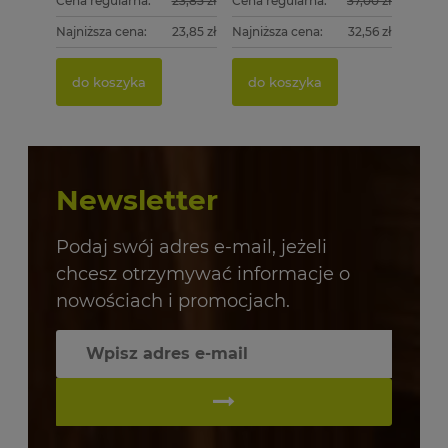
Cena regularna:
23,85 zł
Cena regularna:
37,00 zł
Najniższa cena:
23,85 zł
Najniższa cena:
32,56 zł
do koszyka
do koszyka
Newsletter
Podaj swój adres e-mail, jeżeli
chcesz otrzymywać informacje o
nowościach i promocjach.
* * *
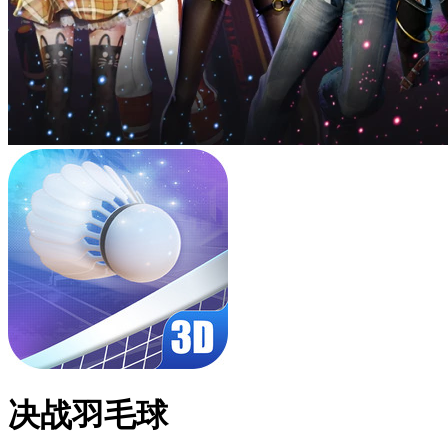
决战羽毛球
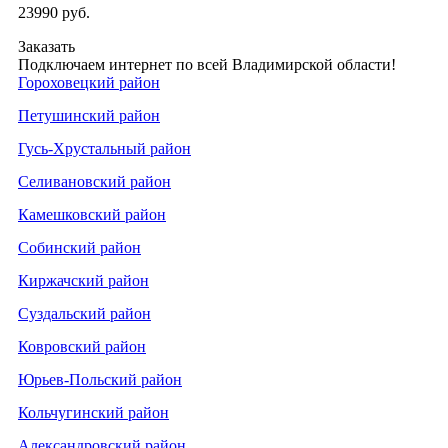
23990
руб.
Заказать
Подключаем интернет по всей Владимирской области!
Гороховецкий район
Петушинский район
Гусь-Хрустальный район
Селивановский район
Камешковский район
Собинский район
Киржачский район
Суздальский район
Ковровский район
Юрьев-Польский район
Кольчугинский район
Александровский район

**How to complete this task**
Once you find the string "район" in a line of the records, copy that line.

**Exercise solution**
Гороховецкий район
Петушинский район
Гусь-Хрустальный район
Селивановский район
Камешковский район
Собинский район
Киржачский район
Суздальский район
Ковровский район
Юрьев-Польский район
Кольчугинский район
Александровский район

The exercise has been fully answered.